Ed Cumming, The Telegraph, 28th February 2011

Just a Minute, the Methuselah of panel games, has been going since 1967 with plenty of hesitation and repetition, but still no sight of the final whistle. Preserved like an intact fossil in the sedimentary layer of radio history, its formula remains perfect, its host Nicholas Parsons unchanged, despite 60 years on radio, and new talent accretes like barnacles on its venerable frame.

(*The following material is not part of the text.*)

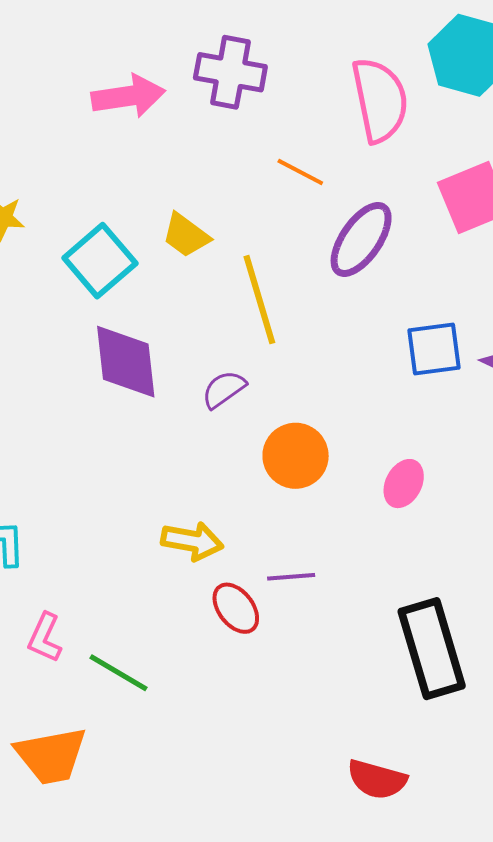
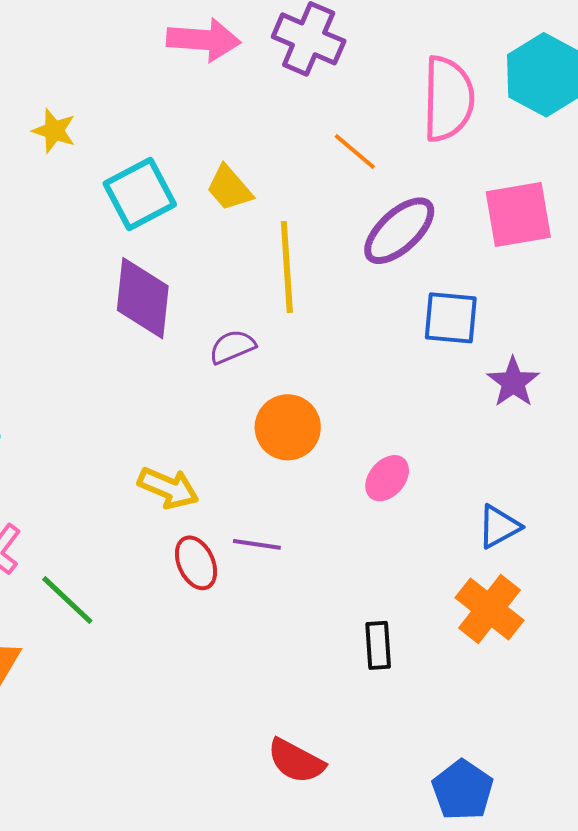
blue square: (434, 349) -> (451, 318), moved
black rectangle: (432, 649) -> (378, 645), size x0.5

The latest guests who are likely to stay the distance are Terry Wogan, who should be fabulous if he can cope with the hesitation rule, and Rick Wakeman, rock star and anarchic thinker who turns out to be an amusing and quick-witted addition to the ranks of Radio 4 comedians.

Jane Thynne, The Independent, 24th February 2011

A cute kitten being pecked to death by a robin on a Christmas card would have been funnier than this jumble of a play by Andy Lynch (again), here assisted by Johnny Vegas. Vegas also played Les Dawson. The plot concerned Dawson being a surprise appointment to host the BBC's top Saturday evening attraction of yesteryear, Blankety Blank. The character action was between Dawson and a disapproving BBC executive, played by Nicholas Parsons. It sounded like a bundle of unwashed insecurities being laundered in public as well as a waste of the serious talents of Nicholas Parsons, the best straight man in the business.